▶ Task objective: Your output should be the lines from the one containing "86050/000R-IOP29" through the last line below, both ends included, exactly as written and free of pictures.

+++ Raw data

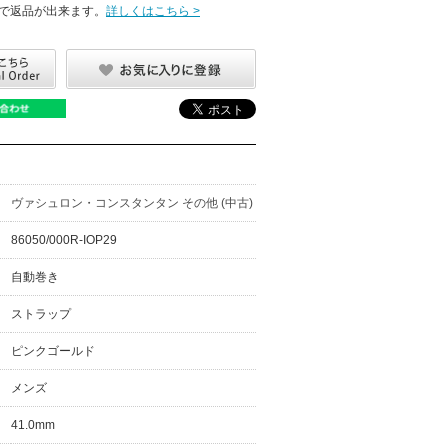
で返品が出来ます。
詳しくはこちら >
ヴァシュロン・コンスタンタン その他 (中古)
86050/000R-IOP29
自動巻き
ストラップ
ピンクゴールド
メンズ
41.0mm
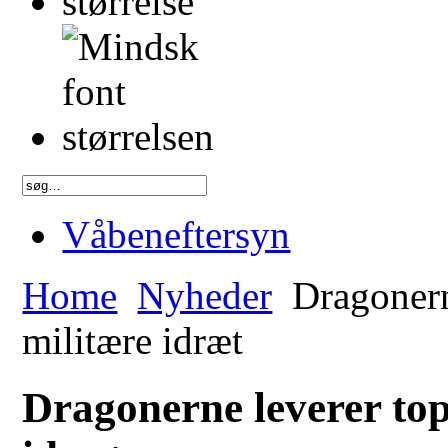
Våbeneftersyn
Home
Nyheder
Dragonerne
militære idræt
Dragonerne leverer top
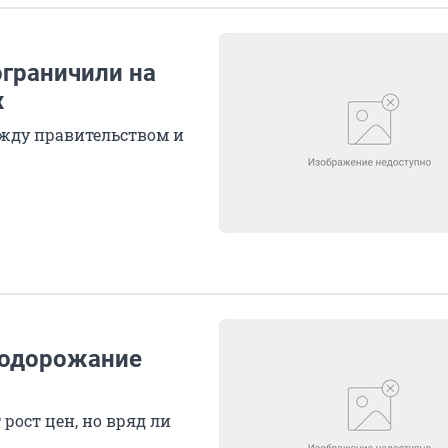
ограничили на
х
жду правительством и
 подорожание
рост цен, но вряд ли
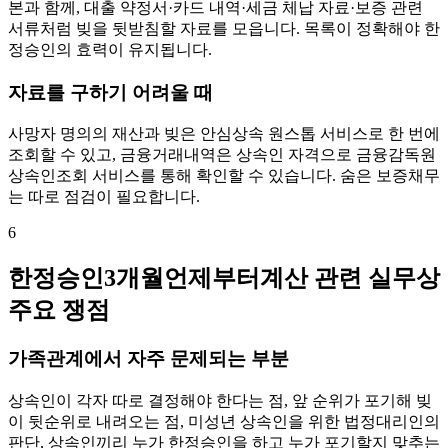
본과 함께, 대출 약정서·카드 내역·세금 체납 자료·보증 관련
서류처럼 빚을 뒷받침할 자료를 모읍니다. 목록이 정확해야 한
정승인의 효력이 유지됩니다.
자료를 구하기 어려울 때
사망자 명의의 재산과 빚은 안심상속 원스톱 서비스로 한 번에
조회할 수 있고, 금융거래내역은 상속인 자격으로 금융감독원
상속인조회 서비스를 통해 확인할 수 있습니다. 숨은 보증채무
는 따로 점검이 필요합니다.
6
한정승인3개월언제부터계산 관련 실무상
주요 쟁점
가족관계에서 자주 문제되는 부분
상속인이 각자 따로 결정해야 한다는 점, 앞 순위가 포기해 빚
이 뒷순위로 내려오는 점, 미성년 상속인을 위한 법정대리인의
판단, 상속인끼리 누가 한정승인을 하고 누가 포기할지 맞추는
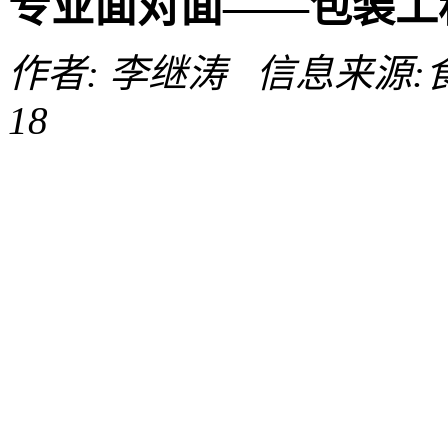
专业面对面——包装工
作者: 李继涛 信息来源:食品
18
沈阳农业大学食品学院
©2023
88487161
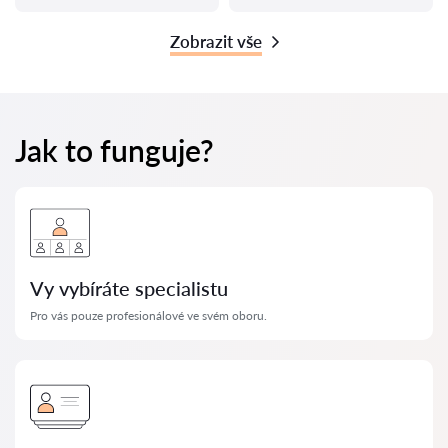
Zobrazit vše
Jak to funguje?
Vy vybíráte specialistu
Pro vás pouze profesionálové ve svém oboru.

++++++

▶ Answer box:
86050/000R-IOP29
自動巻き
ストラップ
ピンクゴールド
メンズ
41.0mm
Våbeneftersyn
Home
Nyheder
Dragonerne
militære idræt
Dragonerne leverer top
ограничили на
х
жду правительством и
 подорожание
рост цен, но вряд ли
본과 함께, 대출 약정서·카드 내역·세금 체납 자료·보증 관련
서류처럼 빚을 뒷받침할 자료를 모읍니다. 목록이 정확해야 한
정승인의 효력이 유지됩니다.
자료를 구하기 어려울 때
사망자 명의의 재산과 빚은 안심상속 원스톱 서비스로 한 번에
조회할 수 있고, 금융거래내역은 상속인 자격으로 금융감독원
상속인조회 서비스를 통해 확인할 수 있습니다. 숨은 보증채무
는 따로 점검이 필요합니다.
6
한정승인3개월언제부터계산 관련 실무상
주요 쟁점
가족관계에서 자주 문제되는 부분
상속인이 각자 따로 결정해야 한다는 점, 앞 순위가 포기해 빚
이 뒷순위로 내려오는 점, 미성년 상속인을 위한 법정대리인의
판단, 상속인끼리 누가 한정승인을 하고 누가 포기할지 맞추는
专业面对面——包装工
作者: 李继涛 信息来源:食品
18
沈阳农业大学食品学院
©2023
88487161
Zobrazit vše
Jak to funguje?
Vy vybíráte specialistu
Pro vás pouze profesionálové ve svém oboru.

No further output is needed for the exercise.